● **WORK REQUEST**: Each entry below should be restated word for word, without any picture it contains.

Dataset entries

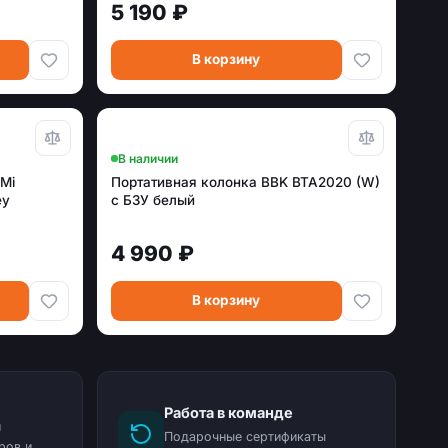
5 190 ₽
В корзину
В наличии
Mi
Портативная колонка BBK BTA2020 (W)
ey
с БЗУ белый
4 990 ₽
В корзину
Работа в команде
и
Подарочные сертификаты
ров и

● **SOLUTION**:
5 190 ₽
В корзину
В наличии
Mi
Портативная колонка BBK BTA2020 (W)
ey
с БЗУ белый
4 990 ₽
В корзину
Работа в команде
и
Подарочные сертификаты
ров и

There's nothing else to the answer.